BEGIN Extracted data

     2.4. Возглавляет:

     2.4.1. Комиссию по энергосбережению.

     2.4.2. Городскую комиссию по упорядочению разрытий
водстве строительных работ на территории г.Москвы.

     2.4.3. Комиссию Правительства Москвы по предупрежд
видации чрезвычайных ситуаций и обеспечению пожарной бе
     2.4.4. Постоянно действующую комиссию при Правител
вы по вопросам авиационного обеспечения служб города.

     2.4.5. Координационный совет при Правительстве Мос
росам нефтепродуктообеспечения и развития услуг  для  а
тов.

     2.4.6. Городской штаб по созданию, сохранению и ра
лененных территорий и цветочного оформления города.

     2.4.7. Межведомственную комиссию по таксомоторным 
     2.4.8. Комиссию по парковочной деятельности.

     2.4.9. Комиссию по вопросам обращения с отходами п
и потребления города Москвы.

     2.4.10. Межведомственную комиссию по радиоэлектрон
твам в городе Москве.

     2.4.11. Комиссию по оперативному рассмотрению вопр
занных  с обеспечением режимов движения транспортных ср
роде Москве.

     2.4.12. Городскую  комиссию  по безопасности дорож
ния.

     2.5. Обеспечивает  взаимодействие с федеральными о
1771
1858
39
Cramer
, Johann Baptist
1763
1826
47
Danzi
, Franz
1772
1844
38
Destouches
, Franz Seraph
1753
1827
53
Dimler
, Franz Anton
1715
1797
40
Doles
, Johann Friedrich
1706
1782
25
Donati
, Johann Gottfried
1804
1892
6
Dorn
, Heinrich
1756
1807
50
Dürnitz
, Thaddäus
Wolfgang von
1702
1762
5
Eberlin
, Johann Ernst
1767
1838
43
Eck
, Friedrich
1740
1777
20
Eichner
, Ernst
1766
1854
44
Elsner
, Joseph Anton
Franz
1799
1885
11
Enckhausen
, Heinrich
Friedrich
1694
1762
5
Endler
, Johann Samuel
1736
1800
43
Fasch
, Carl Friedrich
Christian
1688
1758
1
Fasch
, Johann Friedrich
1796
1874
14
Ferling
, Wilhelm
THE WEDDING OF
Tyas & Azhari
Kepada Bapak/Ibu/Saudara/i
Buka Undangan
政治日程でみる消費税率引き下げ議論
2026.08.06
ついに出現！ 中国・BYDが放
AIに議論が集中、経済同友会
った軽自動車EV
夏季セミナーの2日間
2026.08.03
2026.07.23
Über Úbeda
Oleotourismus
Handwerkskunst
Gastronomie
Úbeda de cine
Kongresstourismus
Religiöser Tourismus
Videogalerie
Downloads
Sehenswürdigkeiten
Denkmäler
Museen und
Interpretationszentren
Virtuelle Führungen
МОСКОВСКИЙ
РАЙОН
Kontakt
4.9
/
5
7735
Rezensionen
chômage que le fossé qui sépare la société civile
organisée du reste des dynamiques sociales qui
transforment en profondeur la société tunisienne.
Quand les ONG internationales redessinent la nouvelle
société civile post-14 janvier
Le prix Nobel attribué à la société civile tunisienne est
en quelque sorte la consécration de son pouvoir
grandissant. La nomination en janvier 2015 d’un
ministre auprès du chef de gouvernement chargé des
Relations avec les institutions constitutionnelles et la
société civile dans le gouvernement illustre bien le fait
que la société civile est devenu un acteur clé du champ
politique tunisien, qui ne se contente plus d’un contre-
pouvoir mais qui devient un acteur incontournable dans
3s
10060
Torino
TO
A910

END Extracted data

Repeat the material above in full. Match it exactly.

**Answer box**
     2.4. Возглавляет:

     2.4.1. Комиссию по энергосбережению.

     2.4.2. Городскую комиссию по упорядочению разрытий
водстве строительных работ на территории г.Москвы.

     2.4.3. Комиссию Правительства Москвы по предупрежд
видации чрезвычайных ситуаций и обеспечению пожарной бе
     2.4.4. Постоянно действующую комиссию при Правител
вы по вопросам авиационного обеспечения служб города.

     2.4.5. Координационный совет при Правительстве Мос
росам нефтепродуктообеспечения и развития услуг  для  а
тов.

     2.4.6. Городской штаб по созданию, сохранению и ра
лененных территорий и цветочного оформления города.

     2.4.7. Межведомственную комиссию по таксомоторным 
     2.4.8. Комиссию по парковочной деятельности.

     2.4.9. Комиссию по вопросам обращения с отходами п
и потребления города Москвы.

     2.4.10. Межведомственную комиссию по радиоэлектрон
твам в городе Москве.

     2.4.11. Комиссию по оперативному рассмотрению вопр
занных  с обеспечением режимов движения транспортных ср
роде Москве.

     2.4.12. Городскую  комиссию  по безопасности дорож
ния.

     2.5. Обеспечивает  взаимодействие с федеральными о
1771
1858
39
Cramer
, Johann Baptist
1763
1826
47
Danzi
, Franz
1772
1844
38
Destouches
, Franz Seraph
1753
1827
53
Dimler
, Franz Anton
1715
1797
40
Doles
, Johann Friedrich
1706
1782
25
Donati
, Johann Gottfried
1804
1892
6
Dorn
, Heinrich
1756
1807
50
Dürnitz
, Thaddäus
Wolfgang von
1702
1762
5
Eberlin
, Johann Ernst
1767
1838
43
Eck
, Friedrich
1740
1777
20
Eichner
, Ernst
1766
1854
44
Elsner
, Joseph Anton
Franz
1799
1885
11
Enckhausen
, Heinrich
Friedrich
1694
1762
5
Endler
, Johann Samuel
1736
1800
43
Fasch
, Carl Friedrich
Christian
1688
1758
1
Fasch
, Johann Friedrich
1796
1874
14
Ferling
, Wilhelm
THE WEDDING OF
Tyas & Azhari
Kepada Bapak/Ibu/Saudara/i
Buka Undangan
政治日程でみる消費税率引き下げ議論
2026.08.06
ついに出現！ 中国・BYDが放
AIに議論が集中、経済同友会
った軽自動車EV
夏季セミナーの2日間
2026.08.03
2026.07.23
Über Úbeda
Oleotourismus
Handwerkskunst
Gastronomie
Úbeda de cine
Kongresstourismus
Religiöser Tourismus
Videogalerie
Downloads
Sehenswürdigkeiten
Denkmäler
Museen und
Interpretationszentren
Virtuelle Führungen
МОСКОВСКИЙ
РАЙОН
Kontakt
4.9
/
5
7735
Rezensionen
chômage que le fossé qui sépare la société civile
organisée du reste des dynamiques sociales qui
transforment en profondeur la société tunisienne.
Quand les ONG internationales redessinent la nouvelle
société civile post-14 janvier
Le prix Nobel attribué à la société civile tunisienne est
en quelque sorte la consécration de son pouvoir
grandissant. La nomination en janvier 2015 d’un
ministre auprès du chef de gouvernement chargé des
Relations avec les institutions constitutionnelles et la
société civile dans le gouvernement illustre bien le fait
que la société civile est devenu un acteur clé du champ
politique tunisien, qui ne se contente plus d’un contre-
pouvoir mais qui devient un acteur incontournable dans
3s
10060
Torino
TO
A910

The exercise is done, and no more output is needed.